Last month the National Crime Agency reported a 35-percent annual rise in the number of suspected slavery victims found in the U.K., with more than 5,000 people referred to the government mechanism that supports them in 2017. Labour exploitation, rather than sexual exploitation, was the most common type of modern slavery cited.
The list of high-risk sectors for slavery declared in company statements is long: temporary workers in distribution and office cleaning; agency labour in logistics operations; subcontracted car-washes cleaning company vehicles; construction workers building and renovating company premises; outsourced security staff. A catalogue of the casualised workforce, in other words. It is hardly surprising that the most egregious forms of exploitation should appear where economic, legal and moral responsibility has been deliberately diffused. Modern slavery is the flipside of the coin that has seen corporates offshore their profits and dodge tax. Both represent a sloughing-off of what were seen in the past as important obligations to society.
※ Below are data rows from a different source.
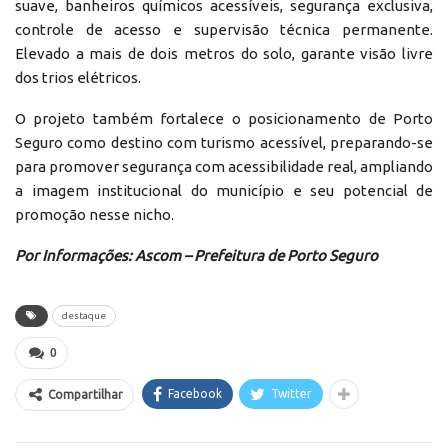
suave, banheiros químicos acessíveis, segurança exclusiva,
controle de acesso e supervisão técnica permanente.
Elevado a mais de dois metros do solo, garante visão livre
dos trios elétricos.
O projeto também fortalece o posicionamento de Porto
Seguro como destino com turismo acessível, preparando-se
para promover segurança com acessibilidade real, ampliando
a imagem institucional do município e seu potencial de
promoção nesse nicho.
Por Informações: Ascom – Prefeitura de Porto Seguro
destaque
0
Facebook
Twitter
Compartilhar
Then there are the more specific areas of production, where big high-street retailers’ statements acknowledge that forced or trafficked labour, often of refugees, is a well-known and recurring issue: the British and Irish fishing fleets, the U.K. meat and poultry processing industry, Leicester garment manufacturing, the Thai prawn supply chain, the Italian tomato industry, the Spanish horticulture sector, the Assam tea chain, and the Turkish garment sector.
Separate from corporate reporting, the Gangmaster and Labour Abuse Authority was given powers in April 2017 to investigate exploitation beyond its original narrow remit of food and agriculture. The more it looks, the more it finds, and some of this new activity accounts for the increasing numbers of suspected victims of modern slavery.